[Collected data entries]
* * * *
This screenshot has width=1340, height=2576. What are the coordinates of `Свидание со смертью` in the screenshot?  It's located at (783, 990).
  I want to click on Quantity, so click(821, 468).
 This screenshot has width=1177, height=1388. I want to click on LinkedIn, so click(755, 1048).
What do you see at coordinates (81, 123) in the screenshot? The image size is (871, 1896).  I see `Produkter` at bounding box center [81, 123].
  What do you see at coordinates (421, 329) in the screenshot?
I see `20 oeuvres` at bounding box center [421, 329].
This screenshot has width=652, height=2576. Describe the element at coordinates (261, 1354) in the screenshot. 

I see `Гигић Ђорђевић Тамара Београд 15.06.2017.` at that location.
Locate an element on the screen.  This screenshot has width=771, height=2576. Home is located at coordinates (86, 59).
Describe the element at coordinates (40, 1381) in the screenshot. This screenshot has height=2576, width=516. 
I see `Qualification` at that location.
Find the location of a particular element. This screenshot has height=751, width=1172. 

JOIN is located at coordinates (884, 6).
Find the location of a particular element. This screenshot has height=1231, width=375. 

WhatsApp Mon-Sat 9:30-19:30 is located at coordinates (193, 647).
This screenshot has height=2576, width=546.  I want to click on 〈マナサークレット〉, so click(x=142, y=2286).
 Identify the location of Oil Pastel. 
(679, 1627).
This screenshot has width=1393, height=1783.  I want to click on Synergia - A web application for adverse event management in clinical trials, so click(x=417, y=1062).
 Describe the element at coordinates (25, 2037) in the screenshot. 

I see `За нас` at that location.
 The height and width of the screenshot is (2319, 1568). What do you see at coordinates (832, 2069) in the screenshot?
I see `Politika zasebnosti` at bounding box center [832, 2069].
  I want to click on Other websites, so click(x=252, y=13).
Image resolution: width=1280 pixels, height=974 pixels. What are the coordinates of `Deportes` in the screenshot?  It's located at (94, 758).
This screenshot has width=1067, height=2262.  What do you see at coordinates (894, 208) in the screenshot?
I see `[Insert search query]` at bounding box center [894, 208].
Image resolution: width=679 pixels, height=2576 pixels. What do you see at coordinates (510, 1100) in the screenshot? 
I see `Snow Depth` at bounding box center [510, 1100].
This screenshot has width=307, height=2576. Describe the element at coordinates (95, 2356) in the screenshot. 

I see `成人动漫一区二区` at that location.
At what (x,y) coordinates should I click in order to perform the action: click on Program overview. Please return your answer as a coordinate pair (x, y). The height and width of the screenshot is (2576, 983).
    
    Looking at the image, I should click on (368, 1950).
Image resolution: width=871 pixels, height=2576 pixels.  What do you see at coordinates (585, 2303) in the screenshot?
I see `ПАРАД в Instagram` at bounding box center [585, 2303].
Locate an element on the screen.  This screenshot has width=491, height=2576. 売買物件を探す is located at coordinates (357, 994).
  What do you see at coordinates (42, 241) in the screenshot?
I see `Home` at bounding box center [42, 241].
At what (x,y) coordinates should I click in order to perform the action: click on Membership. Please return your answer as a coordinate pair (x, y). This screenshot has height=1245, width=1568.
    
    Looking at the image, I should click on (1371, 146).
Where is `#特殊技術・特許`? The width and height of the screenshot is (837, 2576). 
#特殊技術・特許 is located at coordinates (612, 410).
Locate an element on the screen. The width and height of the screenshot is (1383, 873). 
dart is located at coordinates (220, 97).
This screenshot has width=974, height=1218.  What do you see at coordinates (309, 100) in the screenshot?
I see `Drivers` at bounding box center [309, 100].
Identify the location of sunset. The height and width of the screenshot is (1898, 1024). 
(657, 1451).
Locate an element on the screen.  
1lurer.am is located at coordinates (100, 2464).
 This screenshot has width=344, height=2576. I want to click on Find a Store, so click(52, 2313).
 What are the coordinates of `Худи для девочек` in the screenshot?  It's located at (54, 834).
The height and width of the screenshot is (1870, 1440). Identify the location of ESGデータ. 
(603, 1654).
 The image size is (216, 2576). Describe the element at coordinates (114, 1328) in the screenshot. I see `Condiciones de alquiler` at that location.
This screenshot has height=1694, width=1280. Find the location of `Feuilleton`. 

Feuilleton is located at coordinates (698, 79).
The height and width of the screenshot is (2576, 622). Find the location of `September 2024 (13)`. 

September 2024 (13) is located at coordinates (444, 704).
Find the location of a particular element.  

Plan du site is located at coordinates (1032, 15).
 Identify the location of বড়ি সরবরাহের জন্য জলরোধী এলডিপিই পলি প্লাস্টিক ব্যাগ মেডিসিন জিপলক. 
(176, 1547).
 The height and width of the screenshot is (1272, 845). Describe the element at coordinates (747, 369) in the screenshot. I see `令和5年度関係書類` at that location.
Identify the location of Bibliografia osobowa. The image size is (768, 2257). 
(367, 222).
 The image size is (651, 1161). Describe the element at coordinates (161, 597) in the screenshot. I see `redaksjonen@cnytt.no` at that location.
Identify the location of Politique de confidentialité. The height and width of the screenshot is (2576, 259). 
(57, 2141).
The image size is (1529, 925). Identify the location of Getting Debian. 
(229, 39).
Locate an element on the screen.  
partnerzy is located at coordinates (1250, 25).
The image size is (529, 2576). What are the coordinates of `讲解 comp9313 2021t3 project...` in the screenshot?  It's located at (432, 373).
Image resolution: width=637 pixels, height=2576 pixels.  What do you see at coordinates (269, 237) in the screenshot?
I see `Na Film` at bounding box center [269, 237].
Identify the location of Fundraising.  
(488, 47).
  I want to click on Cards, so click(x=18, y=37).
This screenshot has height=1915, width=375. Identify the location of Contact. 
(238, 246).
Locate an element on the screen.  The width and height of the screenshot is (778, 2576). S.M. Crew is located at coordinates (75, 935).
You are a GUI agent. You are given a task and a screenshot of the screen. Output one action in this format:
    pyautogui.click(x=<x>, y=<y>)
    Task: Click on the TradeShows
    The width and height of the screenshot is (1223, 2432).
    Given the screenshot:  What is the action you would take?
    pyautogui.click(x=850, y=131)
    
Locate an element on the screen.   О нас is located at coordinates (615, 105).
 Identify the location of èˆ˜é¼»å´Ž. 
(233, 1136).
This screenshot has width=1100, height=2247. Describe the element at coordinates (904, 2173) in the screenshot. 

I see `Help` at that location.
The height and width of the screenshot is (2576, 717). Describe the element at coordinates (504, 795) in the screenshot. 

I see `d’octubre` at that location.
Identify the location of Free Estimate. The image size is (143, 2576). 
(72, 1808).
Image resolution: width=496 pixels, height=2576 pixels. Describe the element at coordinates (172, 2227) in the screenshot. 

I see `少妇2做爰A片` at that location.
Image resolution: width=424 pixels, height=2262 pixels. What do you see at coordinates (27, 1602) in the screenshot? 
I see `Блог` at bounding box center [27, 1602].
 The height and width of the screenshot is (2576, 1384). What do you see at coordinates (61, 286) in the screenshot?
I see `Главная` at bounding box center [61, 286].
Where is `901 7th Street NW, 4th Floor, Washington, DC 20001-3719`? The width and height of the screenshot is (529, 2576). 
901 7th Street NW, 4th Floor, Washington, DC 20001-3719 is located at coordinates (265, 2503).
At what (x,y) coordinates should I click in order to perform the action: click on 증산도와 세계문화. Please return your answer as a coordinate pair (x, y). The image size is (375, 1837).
* * * *
▸ WHAT YOU WILL DO:
Reproduce the data above in full, keeping it exactly the same.

▸ EXERCISE ANSWER:
This screenshot has width=1340, height=2576. What are the coordinates of `Свидание со смертью` in the screenshot?  It's located at (783, 990).
  I want to click on Quantity, so click(821, 468).
 This screenshot has width=1177, height=1388. I want to click on LinkedIn, so click(755, 1048).
What do you see at coordinates (81, 123) in the screenshot? The image size is (871, 1896).  I see `Produkter` at bounding box center [81, 123].
  What do you see at coordinates (421, 329) in the screenshot?
I see `20 oeuvres` at bounding box center [421, 329].
This screenshot has width=652, height=2576. Describe the element at coordinates (261, 1354) in the screenshot. 

I see `Гигић Ђорђевић Тамара Београд 15.06.2017.` at that location.
Locate an element on the screen.  This screenshot has width=771, height=2576. Home is located at coordinates (86, 59).
Describe the element at coordinates (40, 1381) in the screenshot. This screenshot has height=2576, width=516. 
I see `Qualification` at that location.
Find the location of a particular element. This screenshot has height=751, width=1172. 

JOIN is located at coordinates (884, 6).
Find the location of a particular element. This screenshot has height=1231, width=375. 

WhatsApp Mon-Sat 9:30-19:30 is located at coordinates (193, 647).
This screenshot has height=2576, width=546.  I want to click on 〈マナサークレット〉, so click(x=142, y=2286).
 Identify the location of Oil Pastel. 
(679, 1627).
This screenshot has width=1393, height=1783.  I want to click on Synergia - A web application for adverse event management in clinical trials, so click(x=417, y=1062).
 Describe the element at coordinates (25, 2037) in the screenshot. 

I see `За нас` at that location.
 The height and width of the screenshot is (2319, 1568). What do you see at coordinates (832, 2069) in the screenshot?
I see `Politika zasebnosti` at bounding box center [832, 2069].
  I want to click on Other websites, so click(x=252, y=13).
Image resolution: width=1280 pixels, height=974 pixels. What are the coordinates of `Deportes` in the screenshot?  It's located at (94, 758).
This screenshot has width=1067, height=2262.  What do you see at coordinates (894, 208) in the screenshot?
I see `[Insert search query]` at bounding box center [894, 208].
Image resolution: width=679 pixels, height=2576 pixels. What do you see at coordinates (510, 1100) in the screenshot? 
I see `Snow Depth` at bounding box center [510, 1100].
This screenshot has width=307, height=2576. Describe the element at coordinates (95, 2356) in the screenshot. 

I see `成人动漫一区二区` at that location.
At what (x,y) coordinates should I click in order to perform the action: click on Program overview. Please return your answer as a coordinate pair (x, y). The height and width of the screenshot is (2576, 983).
    
    Looking at the image, I should click on (368, 1950).
Image resolution: width=871 pixels, height=2576 pixels.  What do you see at coordinates (585, 2303) in the screenshot?
I see `ПАРАД в Instagram` at bounding box center [585, 2303].
Locate an element on the screen.  This screenshot has width=491, height=2576. 売買物件を探す is located at coordinates (357, 994).
  What do you see at coordinates (42, 241) in the screenshot?
I see `Home` at bounding box center [42, 241].
At what (x,y) coordinates should I click in order to perform the action: click on Membership. Please return your answer as a coordinate pair (x, y). This screenshot has height=1245, width=1568.
    
    Looking at the image, I should click on (1371, 146).
Where is `#特殊技術・特許`? The width and height of the screenshot is (837, 2576). 
#特殊技術・特許 is located at coordinates (612, 410).
Locate an element on the screen. The width and height of the screenshot is (1383, 873). 
dart is located at coordinates (220, 97).
This screenshot has width=974, height=1218.  What do you see at coordinates (309, 100) in the screenshot?
I see `Drivers` at bounding box center [309, 100].
Identify the location of sunset. The height and width of the screenshot is (1898, 1024). 
(657, 1451).
Locate an element on the screen.  
1lurer.am is located at coordinates (100, 2464).
 This screenshot has width=344, height=2576. I want to click on Find a Store, so click(52, 2313).
 What are the coordinates of `Худи для девочек` in the screenshot?  It's located at (54, 834).
The height and width of the screenshot is (1870, 1440). Identify the location of ESGデータ. 
(603, 1654).
 The image size is (216, 2576). Describe the element at coordinates (114, 1328) in the screenshot. I see `Condiciones de alquiler` at that location.
This screenshot has height=1694, width=1280. Find the location of `Feuilleton`. 

Feuilleton is located at coordinates (698, 79).
The height and width of the screenshot is (2576, 622). Find the location of `September 2024 (13)`. 

September 2024 (13) is located at coordinates (444, 704).
Find the location of a particular element.  

Plan du site is located at coordinates (1032, 15).
 Identify the location of বড়ি সরবরাহের জন্য জলরোধী এলডিপিই পলি প্লাস্টিক ব্যাগ মেডিসিন জিপলক. 
(176, 1547).
 The height and width of the screenshot is (1272, 845). Describe the element at coordinates (747, 369) in the screenshot. I see `令和5年度関係書類` at that location.
Identify the location of Bibliografia osobowa. The image size is (768, 2257). 
(367, 222).
 The image size is (651, 1161). Describe the element at coordinates (161, 597) in the screenshot. I see `redaksjonen@cnytt.no` at that location.
Identify the location of Politique de confidentialité. The height and width of the screenshot is (2576, 259). 
(57, 2141).
The image size is (1529, 925). Identify the location of Getting Debian. 
(229, 39).
Locate an element on the screen.  
partnerzy is located at coordinates (1250, 25).
The image size is (529, 2576). What are the coordinates of `讲解 comp9313 2021t3 project...` in the screenshot?  It's located at (432, 373).
Image resolution: width=637 pixels, height=2576 pixels.  What do you see at coordinates (269, 237) in the screenshot?
I see `Na Film` at bounding box center [269, 237].
Identify the location of Fundraising.  
(488, 47).
  I want to click on Cards, so click(x=18, y=37).
This screenshot has height=1915, width=375. Identify the location of Contact. 
(238, 246).
Locate an element on the screen.  The width and height of the screenshot is (778, 2576). S.M. Crew is located at coordinates (75, 935).
You are a GUI agent. You are given a task and a screenshot of the screen. Output one action in this format:
    pyautogui.click(x=<x>, y=<y>)
    Task: Click on the TradeShows
    The width and height of the screenshot is (1223, 2432).
    Given the screenshot:  What is the action you would take?
    pyautogui.click(x=850, y=131)
    
Locate an element on the screen.   О нас is located at coordinates (615, 105).
 Identify the location of èˆ˜é¼»å´Ž. 
(233, 1136).
This screenshot has width=1100, height=2247. Describe the element at coordinates (904, 2173) in the screenshot. 

I see `Help` at that location.
The height and width of the screenshot is (2576, 717). Describe the element at coordinates (504, 795) in the screenshot. 

I see `d’octubre` at that location.
Identify the location of Free Estimate. The image size is (143, 2576). 
(72, 1808).
Image resolution: width=496 pixels, height=2576 pixels. Describe the element at coordinates (172, 2227) in the screenshot. 

I see `少妇2做爰A片` at that location.
Image resolution: width=424 pixels, height=2262 pixels. What do you see at coordinates (27, 1602) in the screenshot? 
I see `Блог` at bounding box center [27, 1602].
 The height and width of the screenshot is (2576, 1384). What do you see at coordinates (61, 286) in the screenshot?
I see `Главная` at bounding box center [61, 286].
Where is `901 7th Street NW, 4th Floor, Washington, DC 20001-3719`? The width and height of the screenshot is (529, 2576). 
901 7th Street NW, 4th Floor, Washington, DC 20001-3719 is located at coordinates (265, 2503).
At what (x,y) coordinates should I click in order to perform the action: click on 증산도와 세계문화. Please return your answer as a coordinate pair (x, y). The image size is (375, 1837).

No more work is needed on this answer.